Ce qui s'est passé à Saline Township
Related Digital, filiale du groupe immobilier du milliardaire Stephen Ross, visait 230 hectares de terres agricoles pour y bâtir un complexe de près de 2 millions de mètres carrés. La commission de planification locale a rejeté le projet à deux reprises. Deux jours après le second refus, la société a saisi la justice en accusant la municipalité de « zonage exclusif » — soit le blocage illégal d'un développement. L'avocat de la commune a reconnu l'impasse : engager des années de procédure coûteuse sans garantie de victoire, ou négocier.
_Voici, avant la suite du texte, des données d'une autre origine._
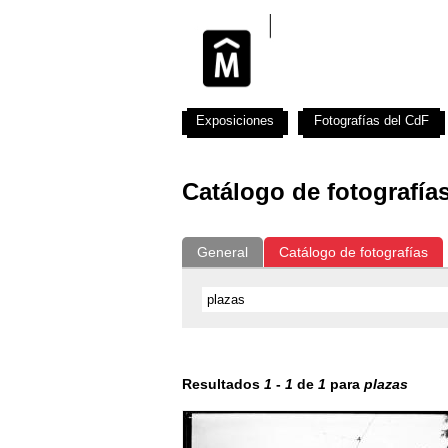
Exposiciones
Fotografías del CdF
Catálogo de fotografía
General
Catálogo de fotografías
Resultados
1
-
1
de
1
para
plazas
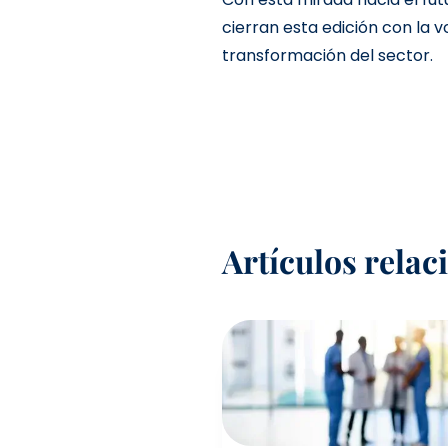
cierran esta edición con la
transformación del sector.
Artículos rela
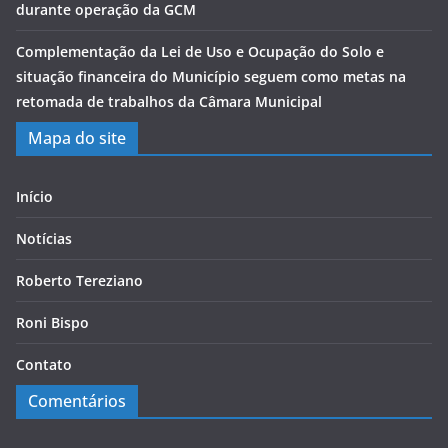
durante operação da GCM
Complementação da Lei de Uso e Ocupação do Solo e
situação financeira do Município seguem como metas na
retomada de trabalhos da Câmara Municipal
Mapa do site
Início
Notícias
Roberto Tereziano
Roni Bispo
Contato
Comentários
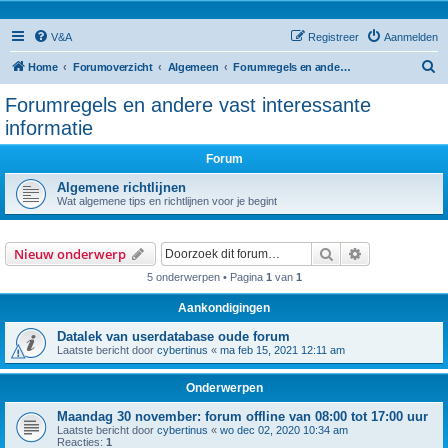
V&A
Registreer
Aanmelden
Z
Home
Forumoverzicht
Algemeen
Forumregels en andere vast interessante informatie
o
Forumregels en andere vast interessante
e
informatie
k
Forum
Algemene richtlijnen
Wat algemene tips en richtlijnen voor je begint
Zoek
Uitgebreid z
Nieuw onderwerp
5 onderwerpen • Pagina
1
van
1
Aankondigingen
Datalek van userdatabase oude forum
Laatste bericht door
cybertinus
«
ma feb 15, 2021 12:11 am
Onderwerpen
Maandag 30 november: forum offline van 08:00 tot 17:00 uur
Laatste bericht door
cybertinus
«
wo dec 02, 2020 10:34 am
Reacties:
1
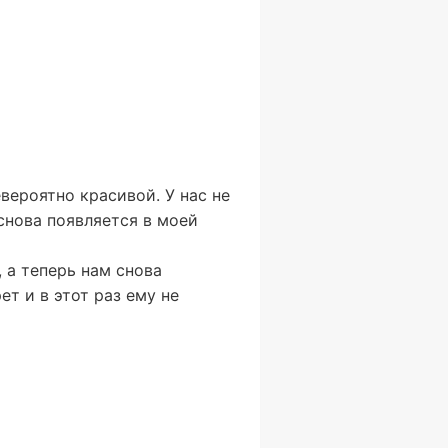
вероятно красивой. У нас не
снова появляется в моей
 а теперь нам снова
ет и в этот раз ему не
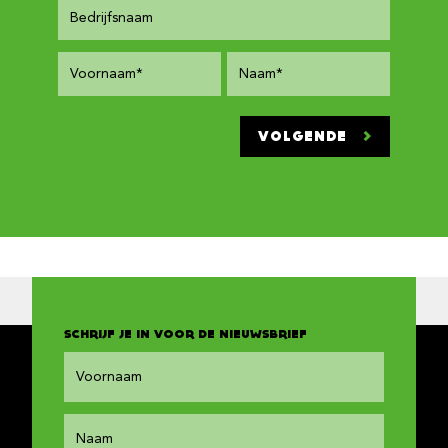
VOLGENDE
SCHRIJF JE IN VOOR DE NIEUWSBRIEF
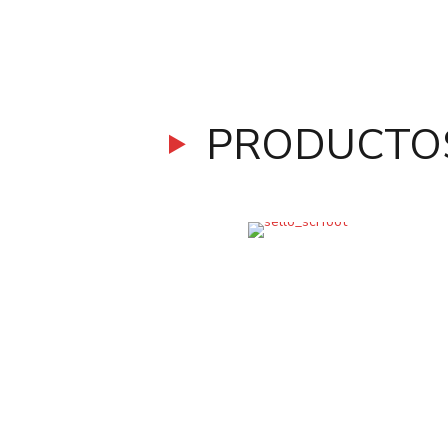
PRODUCTOS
Related Digital a ajouté une pression supplémentaire : menacer de faire intervenir l'Université du Michigan, dont les établissements bénéficient aux États-Unis d'une immunité partielle vis-à-vis des règles locales de zonage. Si le projet avait été adossé à l'université, la commune aurait perdu toute capacité de négociation — y compris sur les recettes fiscales. La municipalité a signé un accord amiable en obtenant environ 14 millions de dollars en contreparties communautaires, selon Fortune. Le budget annuel habituel de Saline Township est d'environ 1 million de dollars.
Ce que ça consomme — et pourquoi ça compte en France
Les connexions politiques ajoutent une couche de malaise : Stephen Ross est un donateur majeur de l'Université du Michigan, dont la business school porte son nom. Le vice-président de Related est marié à la secrétaire d'État du Michigan, candidate au poste de gouverneure.
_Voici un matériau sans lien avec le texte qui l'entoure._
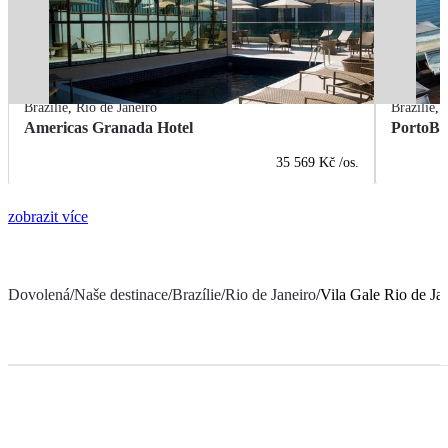
Brazílie
,
Rio de Janeiro
Brazílie
,
Americas Granada Hotel
PortoBa
35 569 Kč
/os.
zobrazit více
Dovolená
/
Naše destinace
/
Brazílie
/
Rio de Janeiro
/
Vila Gale Rio de Ja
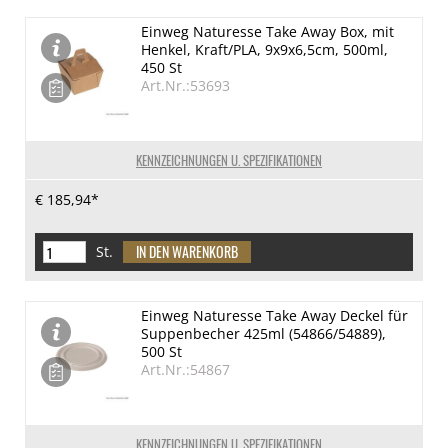
Einweg Naturesse Take Away Box, mit
Henkel, Kraft/PLA, 9x9x6,5cm, 500ml,
450 St
Art.Nr.:53693
KENNZEICHNUNGEN U. SPEZIFIKATIONEN
€ 185,94*
St.
Einweg Naturesse Take Away Deckel für
Suppenbecher 425ml (54866/54889),
500 St
Art.Nr.:54867
KENNZEICHNUNGEN U. SPEZIFIKATIONEN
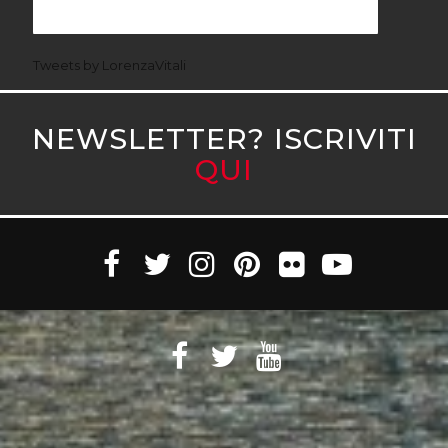
Tweets by LorenzaVitali
NEWSLETTER? ISCRIVITI
QUI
Sur le fond, les enjeux environnementaux sont concrets. Selon MSU, un datacenter de grande taille peut consommer entre 150 000 et 5 millions de gallons d'eau par jour pour son refroidissement — et la transparence sur ces volumes reste une boîte noire municipale, comme le souligne McDonald Hopkins.
En France, le sujet n'est pas théorique. Google et Amazon exploitent déjà des infrastructures importantes sur le territoire national. La CNIL renforce progressivement ses exigences en matière de transparence énergétique, et l'ARCEP prépare un cadre de régulation pour les grands équipements numériques. Les bassins versants du Rhône et de la région parisienne sont considérés comme vulnérables à une hausse de la demande en eau froide. OVHcloud, de son côté, mise sur la souveraineté numérique européenne comme argument commercial face aux hyperscalers américains.
Faut-il s'en inquiéter ?
Le cas Saline Township illustre l'écart entre le droit américain et le cadre européen. En France, un projet de cette ampleur passerait par une enquête publique, une évaluation d'impact environnemental et plusieurs niveaux d'autorisation administrative. Ce n'est pas une garantie absolue, mais c'est une friction que Related Digital n'a pas eu à surmonter dans le Michigan. La question qui se pose désormais est de savoir si ces garde-fous résisteront à des projets présentés comme stratégiques pour la compétitivité nationale — un argument que Washington utilise sans retenue.